In recent years there has been significant private support for facilities in athletics—the Clara Bell Smith Student-Athlete Academic Center (1998), the Alfred Berkowitz Basketball Complex (2001), the Skandalaris Football Center (2008), the Demmer Family Hall of History (2008) in the Skandalaris Center, the DeMartin Soccer Complex (2008), the McLane Baseball Stadium (2009) and the Secchia Stadium for softball (2011). Construction of Pentecost Plaza (2012) at the entrance capped off the new Old College Field additions. Additionally, the John and Marnie Demmer Shooting Sports Education and Training Center came to be almost entirely by private support, led by a $1.5 million gift from the Demmer family.
In 2010, the College of Human Medicine opened the Secchia Center, a $90 million, privately funded medical education facility, named after alumni and lead donors Peter and Joan Secchia.

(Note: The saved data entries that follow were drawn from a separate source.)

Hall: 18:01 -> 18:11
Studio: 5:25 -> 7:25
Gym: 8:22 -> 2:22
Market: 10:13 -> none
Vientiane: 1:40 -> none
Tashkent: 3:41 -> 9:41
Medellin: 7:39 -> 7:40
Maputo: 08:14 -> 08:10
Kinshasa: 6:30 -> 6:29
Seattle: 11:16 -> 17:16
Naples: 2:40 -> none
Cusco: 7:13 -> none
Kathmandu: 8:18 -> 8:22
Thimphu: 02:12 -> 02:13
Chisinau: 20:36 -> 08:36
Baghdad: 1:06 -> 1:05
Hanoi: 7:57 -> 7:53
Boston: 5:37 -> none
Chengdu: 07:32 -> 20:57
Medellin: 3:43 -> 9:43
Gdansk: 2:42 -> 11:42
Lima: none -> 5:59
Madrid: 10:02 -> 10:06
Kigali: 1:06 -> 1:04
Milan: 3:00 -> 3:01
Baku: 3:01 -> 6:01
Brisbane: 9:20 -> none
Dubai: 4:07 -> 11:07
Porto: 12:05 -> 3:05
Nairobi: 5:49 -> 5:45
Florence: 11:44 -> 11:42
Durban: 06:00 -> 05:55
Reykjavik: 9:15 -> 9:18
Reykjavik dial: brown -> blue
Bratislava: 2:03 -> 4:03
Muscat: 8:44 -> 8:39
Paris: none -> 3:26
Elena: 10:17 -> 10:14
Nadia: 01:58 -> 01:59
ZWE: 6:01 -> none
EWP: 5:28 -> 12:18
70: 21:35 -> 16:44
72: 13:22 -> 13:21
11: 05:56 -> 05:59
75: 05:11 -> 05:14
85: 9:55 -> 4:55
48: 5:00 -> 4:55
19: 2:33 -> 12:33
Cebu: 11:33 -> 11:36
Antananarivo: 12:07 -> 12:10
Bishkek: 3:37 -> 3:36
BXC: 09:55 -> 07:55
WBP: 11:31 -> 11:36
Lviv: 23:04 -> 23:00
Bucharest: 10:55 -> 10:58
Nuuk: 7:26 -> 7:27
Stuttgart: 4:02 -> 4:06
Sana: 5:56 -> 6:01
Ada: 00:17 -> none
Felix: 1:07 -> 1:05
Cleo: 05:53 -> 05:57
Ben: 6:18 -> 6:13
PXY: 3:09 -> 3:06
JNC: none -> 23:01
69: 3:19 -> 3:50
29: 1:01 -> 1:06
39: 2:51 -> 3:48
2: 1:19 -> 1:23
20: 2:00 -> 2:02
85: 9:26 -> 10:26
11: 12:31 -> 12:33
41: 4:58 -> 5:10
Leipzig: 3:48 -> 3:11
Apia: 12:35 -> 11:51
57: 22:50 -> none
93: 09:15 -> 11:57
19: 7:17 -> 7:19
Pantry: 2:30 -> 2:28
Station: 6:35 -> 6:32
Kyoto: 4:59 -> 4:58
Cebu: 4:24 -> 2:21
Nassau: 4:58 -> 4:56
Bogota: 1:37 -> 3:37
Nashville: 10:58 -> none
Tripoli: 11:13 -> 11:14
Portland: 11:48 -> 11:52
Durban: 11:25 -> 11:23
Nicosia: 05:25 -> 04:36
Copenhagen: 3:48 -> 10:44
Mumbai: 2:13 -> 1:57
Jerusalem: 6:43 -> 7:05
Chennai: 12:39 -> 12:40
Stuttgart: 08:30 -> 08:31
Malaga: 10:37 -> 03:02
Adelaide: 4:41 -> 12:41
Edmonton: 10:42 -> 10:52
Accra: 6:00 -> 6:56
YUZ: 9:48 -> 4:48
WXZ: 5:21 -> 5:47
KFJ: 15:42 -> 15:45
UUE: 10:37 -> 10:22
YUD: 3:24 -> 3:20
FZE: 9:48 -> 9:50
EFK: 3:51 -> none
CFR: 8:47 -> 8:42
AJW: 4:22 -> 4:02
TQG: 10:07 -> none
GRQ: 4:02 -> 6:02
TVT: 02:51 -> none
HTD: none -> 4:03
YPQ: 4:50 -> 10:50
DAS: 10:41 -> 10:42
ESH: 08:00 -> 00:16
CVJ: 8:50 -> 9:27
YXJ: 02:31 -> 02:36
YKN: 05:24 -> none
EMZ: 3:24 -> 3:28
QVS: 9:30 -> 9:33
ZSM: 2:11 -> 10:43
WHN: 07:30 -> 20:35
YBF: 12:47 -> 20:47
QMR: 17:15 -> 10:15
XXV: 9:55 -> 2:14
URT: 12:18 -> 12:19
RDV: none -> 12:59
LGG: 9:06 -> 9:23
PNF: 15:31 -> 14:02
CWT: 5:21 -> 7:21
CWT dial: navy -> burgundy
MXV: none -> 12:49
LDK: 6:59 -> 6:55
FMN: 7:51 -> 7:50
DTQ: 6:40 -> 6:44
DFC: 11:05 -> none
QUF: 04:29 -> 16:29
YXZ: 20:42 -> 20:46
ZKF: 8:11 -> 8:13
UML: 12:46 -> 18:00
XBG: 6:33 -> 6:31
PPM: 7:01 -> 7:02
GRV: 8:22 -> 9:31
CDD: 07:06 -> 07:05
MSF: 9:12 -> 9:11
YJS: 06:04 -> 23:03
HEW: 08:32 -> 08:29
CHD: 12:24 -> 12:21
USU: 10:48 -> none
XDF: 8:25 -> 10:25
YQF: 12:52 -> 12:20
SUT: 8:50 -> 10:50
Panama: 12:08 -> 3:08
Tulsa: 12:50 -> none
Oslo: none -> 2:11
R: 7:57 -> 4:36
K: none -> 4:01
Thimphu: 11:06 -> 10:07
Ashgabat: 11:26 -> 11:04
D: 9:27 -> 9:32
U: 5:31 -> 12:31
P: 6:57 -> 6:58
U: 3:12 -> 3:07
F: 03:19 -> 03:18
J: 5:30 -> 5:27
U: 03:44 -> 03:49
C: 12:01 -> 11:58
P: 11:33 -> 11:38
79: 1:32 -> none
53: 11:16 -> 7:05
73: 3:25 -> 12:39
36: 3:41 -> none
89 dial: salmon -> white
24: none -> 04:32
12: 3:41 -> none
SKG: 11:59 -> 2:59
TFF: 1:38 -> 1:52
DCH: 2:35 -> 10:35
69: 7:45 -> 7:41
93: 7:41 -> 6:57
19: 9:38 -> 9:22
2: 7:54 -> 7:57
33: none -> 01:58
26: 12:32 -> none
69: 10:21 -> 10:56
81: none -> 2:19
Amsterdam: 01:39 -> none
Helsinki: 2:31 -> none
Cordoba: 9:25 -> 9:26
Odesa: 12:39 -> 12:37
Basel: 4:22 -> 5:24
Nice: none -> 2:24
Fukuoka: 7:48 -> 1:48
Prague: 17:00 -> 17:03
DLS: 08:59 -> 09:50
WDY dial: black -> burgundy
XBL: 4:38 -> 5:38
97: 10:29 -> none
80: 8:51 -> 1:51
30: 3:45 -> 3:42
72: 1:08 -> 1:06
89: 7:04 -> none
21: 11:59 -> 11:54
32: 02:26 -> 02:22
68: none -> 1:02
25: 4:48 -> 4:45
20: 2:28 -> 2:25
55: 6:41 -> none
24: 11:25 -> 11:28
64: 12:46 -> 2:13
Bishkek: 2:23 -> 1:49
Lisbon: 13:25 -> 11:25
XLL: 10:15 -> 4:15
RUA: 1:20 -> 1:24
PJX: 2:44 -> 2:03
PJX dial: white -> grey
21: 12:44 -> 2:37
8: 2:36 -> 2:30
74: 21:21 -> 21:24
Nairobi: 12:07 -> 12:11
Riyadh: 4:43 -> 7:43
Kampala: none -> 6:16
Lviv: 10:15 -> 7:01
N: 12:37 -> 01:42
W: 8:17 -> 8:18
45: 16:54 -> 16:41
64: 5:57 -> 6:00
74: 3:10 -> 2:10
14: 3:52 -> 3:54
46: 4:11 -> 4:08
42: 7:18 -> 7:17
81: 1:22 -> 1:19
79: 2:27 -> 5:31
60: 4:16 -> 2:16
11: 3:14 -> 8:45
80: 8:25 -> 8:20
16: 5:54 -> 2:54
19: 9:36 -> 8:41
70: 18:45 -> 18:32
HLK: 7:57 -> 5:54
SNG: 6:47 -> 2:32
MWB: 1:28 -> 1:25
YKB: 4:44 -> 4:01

The Eli and Edythe Broad Art Museum opened in 2012. This dramatic building, designed by world-renowned architect Zaha Hadid, was made possible by more than $45 million in private support—including the largest private gift to the university in history from founding benefactors Eli and Edythe Broad.
The Bott Building for Nursing Education and Research also was completed in 2012. Made possible by a $7 million commitment from the Timothy and Bernadette Marquez Foundation, a $7.45 million grant from the National Institutes of Health-Center for Research Resources, and the generosity of more than 1,000 benefactors, it has created a highly visible presence for the College of Nursing.
In the Empower Extraordinary campaign, Spartan Stadium’s North End Zone addition, a significant facility for athletic recruiting as well as the football program, opened in 2014 thanks to donor support. Plans are underway for the Lasch Family Golf Facility and an expansion of the Berkowitz Basketball Complex thanks to private support as well.
In every case, these facilities make the difference between holding course and moving ahead. The Broad College Graduate Pavilion and the Grand Rapids Research Center are on track to do the same.